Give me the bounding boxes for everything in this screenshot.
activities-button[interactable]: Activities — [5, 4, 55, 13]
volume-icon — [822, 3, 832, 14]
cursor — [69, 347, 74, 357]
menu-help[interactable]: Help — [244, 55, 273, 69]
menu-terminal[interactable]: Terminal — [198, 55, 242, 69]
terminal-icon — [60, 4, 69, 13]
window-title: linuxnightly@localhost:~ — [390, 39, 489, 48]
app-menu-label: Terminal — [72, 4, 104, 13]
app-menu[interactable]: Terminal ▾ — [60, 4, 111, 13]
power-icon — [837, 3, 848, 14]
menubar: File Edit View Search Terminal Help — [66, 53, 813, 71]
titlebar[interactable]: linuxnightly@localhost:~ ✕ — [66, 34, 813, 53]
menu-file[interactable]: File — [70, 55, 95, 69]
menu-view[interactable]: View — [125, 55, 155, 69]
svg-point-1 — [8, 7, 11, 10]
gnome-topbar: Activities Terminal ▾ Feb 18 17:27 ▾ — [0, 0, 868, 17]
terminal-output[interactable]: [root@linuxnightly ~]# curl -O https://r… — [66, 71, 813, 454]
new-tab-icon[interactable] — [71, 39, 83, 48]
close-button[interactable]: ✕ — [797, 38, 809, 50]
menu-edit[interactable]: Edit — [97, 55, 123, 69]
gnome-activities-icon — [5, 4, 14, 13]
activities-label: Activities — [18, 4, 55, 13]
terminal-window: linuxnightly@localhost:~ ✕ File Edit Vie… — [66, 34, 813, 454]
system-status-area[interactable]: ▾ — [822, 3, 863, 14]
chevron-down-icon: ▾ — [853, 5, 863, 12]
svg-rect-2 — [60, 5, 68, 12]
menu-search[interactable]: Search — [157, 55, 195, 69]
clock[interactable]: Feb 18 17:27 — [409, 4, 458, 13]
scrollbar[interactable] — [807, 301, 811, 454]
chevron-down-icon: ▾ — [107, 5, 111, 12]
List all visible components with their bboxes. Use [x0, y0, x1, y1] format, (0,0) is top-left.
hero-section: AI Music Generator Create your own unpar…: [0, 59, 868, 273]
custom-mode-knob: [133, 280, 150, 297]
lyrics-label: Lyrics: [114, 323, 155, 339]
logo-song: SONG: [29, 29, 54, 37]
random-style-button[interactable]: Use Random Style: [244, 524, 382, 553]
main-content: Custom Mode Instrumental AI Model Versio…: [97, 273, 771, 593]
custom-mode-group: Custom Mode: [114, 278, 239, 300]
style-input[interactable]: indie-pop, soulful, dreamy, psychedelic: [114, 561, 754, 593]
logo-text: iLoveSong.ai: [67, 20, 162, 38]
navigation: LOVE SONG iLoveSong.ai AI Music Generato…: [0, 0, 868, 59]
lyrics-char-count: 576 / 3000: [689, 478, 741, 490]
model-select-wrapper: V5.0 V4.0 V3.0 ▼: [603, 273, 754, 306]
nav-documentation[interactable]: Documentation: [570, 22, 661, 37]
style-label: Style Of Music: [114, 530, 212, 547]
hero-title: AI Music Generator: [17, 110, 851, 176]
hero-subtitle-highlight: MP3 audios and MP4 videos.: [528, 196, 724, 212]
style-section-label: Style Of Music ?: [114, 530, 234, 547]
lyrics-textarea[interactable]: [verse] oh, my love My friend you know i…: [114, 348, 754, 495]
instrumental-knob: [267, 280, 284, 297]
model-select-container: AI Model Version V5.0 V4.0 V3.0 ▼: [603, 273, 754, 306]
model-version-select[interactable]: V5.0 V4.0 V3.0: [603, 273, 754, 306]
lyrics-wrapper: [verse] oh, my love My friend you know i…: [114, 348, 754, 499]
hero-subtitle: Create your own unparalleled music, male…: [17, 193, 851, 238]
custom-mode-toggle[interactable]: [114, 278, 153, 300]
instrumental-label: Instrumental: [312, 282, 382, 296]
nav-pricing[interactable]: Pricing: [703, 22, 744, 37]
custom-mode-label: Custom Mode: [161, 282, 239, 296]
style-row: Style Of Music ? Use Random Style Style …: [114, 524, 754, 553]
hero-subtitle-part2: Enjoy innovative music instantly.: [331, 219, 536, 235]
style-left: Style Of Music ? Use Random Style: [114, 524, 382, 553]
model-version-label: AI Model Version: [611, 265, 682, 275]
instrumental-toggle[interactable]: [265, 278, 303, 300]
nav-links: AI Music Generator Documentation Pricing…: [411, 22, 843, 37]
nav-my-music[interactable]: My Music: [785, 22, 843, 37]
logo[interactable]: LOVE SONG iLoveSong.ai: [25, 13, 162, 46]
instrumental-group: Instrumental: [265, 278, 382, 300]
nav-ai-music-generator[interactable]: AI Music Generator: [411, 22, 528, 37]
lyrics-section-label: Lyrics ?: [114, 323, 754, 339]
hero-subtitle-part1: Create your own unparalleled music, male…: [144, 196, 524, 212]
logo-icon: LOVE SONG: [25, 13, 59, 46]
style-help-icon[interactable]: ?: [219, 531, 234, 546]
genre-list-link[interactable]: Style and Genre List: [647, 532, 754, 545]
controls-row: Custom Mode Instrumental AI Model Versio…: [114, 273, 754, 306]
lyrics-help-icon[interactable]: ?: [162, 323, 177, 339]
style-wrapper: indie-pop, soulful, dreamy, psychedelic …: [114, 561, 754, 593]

════

EXERCISE BRIEF: Copy all lines from the material above that hold the word "Random".

RESPONSE FOR THIS EXERCISE:
random-style-button[interactable]: Use Random Style: [244, 524, 382, 553]
style-row: Style Of Music ? Use Random Style Style …: [114, 524, 754, 553]
style-left: Style Of Music ? Use Random Style: [114, 524, 382, 553]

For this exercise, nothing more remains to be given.